▸ **Exercise aim**
Repeat only the lines below that run from the line with "octobre 2019" to the line with "čistenie toaletných", ends included; skip every picture.

== Data to use ==

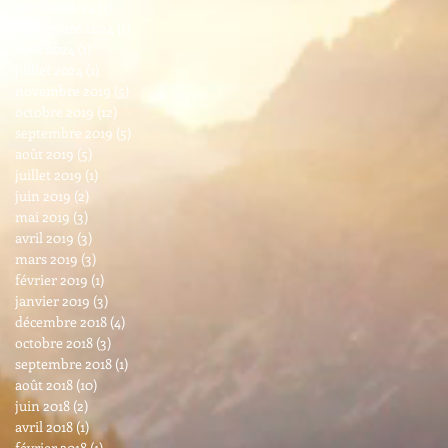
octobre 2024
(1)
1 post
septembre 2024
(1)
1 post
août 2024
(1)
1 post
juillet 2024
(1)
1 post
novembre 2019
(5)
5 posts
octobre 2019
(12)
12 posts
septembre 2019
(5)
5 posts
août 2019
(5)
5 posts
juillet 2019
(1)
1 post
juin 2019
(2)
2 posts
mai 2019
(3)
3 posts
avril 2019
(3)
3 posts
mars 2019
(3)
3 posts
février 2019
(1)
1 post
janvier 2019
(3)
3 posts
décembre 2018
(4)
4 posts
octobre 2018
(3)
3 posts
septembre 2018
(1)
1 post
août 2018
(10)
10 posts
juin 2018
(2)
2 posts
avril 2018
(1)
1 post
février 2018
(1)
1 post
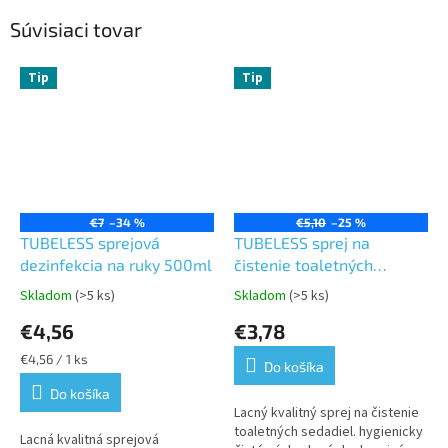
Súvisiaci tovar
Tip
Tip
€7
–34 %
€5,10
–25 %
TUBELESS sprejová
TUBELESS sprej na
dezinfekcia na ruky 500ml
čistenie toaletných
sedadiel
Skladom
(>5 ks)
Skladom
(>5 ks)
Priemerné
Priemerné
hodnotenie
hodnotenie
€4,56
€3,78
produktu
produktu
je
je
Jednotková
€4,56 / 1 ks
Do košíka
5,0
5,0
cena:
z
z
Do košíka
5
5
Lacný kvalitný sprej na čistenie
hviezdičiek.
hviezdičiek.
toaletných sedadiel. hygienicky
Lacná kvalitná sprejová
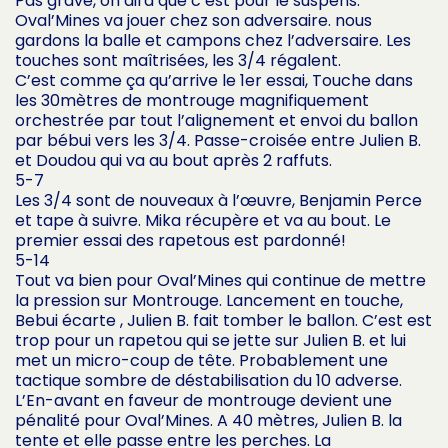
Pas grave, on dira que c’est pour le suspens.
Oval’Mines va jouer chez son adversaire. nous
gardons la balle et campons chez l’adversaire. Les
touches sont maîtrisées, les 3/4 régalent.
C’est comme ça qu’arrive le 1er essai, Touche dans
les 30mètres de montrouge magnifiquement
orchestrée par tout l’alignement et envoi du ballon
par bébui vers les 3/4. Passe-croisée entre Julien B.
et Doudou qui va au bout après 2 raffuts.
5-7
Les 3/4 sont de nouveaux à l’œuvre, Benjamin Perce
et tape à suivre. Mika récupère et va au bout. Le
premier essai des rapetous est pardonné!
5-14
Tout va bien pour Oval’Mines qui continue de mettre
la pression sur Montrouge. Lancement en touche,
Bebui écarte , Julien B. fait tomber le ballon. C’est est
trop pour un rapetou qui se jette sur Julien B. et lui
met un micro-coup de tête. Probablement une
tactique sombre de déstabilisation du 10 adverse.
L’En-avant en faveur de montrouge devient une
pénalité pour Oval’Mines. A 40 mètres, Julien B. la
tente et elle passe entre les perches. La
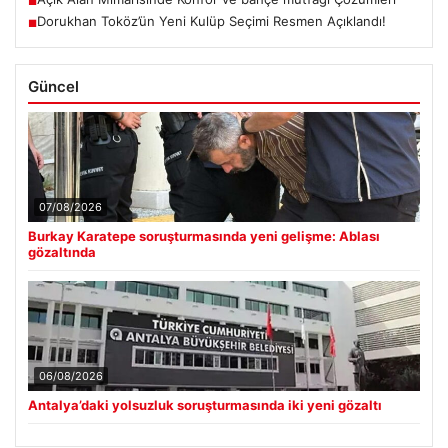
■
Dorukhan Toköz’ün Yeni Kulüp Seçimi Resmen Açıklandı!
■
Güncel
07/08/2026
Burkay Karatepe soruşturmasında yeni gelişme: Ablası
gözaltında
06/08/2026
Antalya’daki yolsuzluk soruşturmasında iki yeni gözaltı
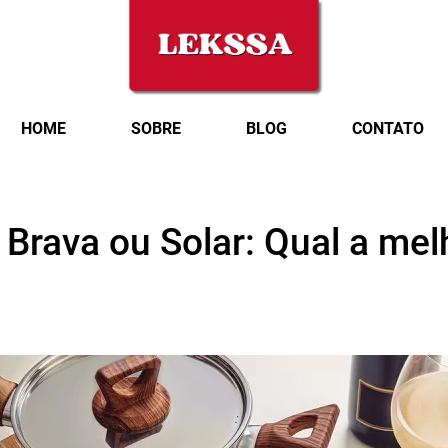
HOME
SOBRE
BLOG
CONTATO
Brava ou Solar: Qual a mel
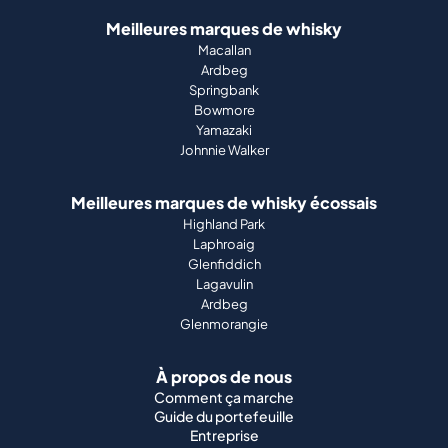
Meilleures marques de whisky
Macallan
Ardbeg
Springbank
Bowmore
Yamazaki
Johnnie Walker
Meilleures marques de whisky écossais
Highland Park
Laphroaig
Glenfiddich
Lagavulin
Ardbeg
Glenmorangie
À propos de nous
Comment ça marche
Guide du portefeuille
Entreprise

===

▸ **Written answer**
octobre 2019
(12)
12 posts
septembre 2019
(5)
5 posts
août 2019
(5)
5 posts
juillet 2019
(1)
1 post
juin 2019
(2)
2 posts
mai 2019
(3)
3 posts
avril 2019
(3)
3 posts
mars 2019
(3)
3 posts
février 2019
(1)
1 post
janvier 2019
(3)
3 posts
décembre 2018
(4)
4 posts
octobre 2018
(3)
3 posts
septembre 2018
(1)
1 post
août 2018
(10)
10 posts
juin 2018
(2)
2 posts
avril 2018
(1)
1 post
février 2018
(1)
1 post
Súvisiaci tovar
Tip
Tip
€7
–34 %
€5,10
–25 %
TUBELESS sprejová
TUBELESS sprej na
dezinfekcia na ruky 500ml
čistenie toaletných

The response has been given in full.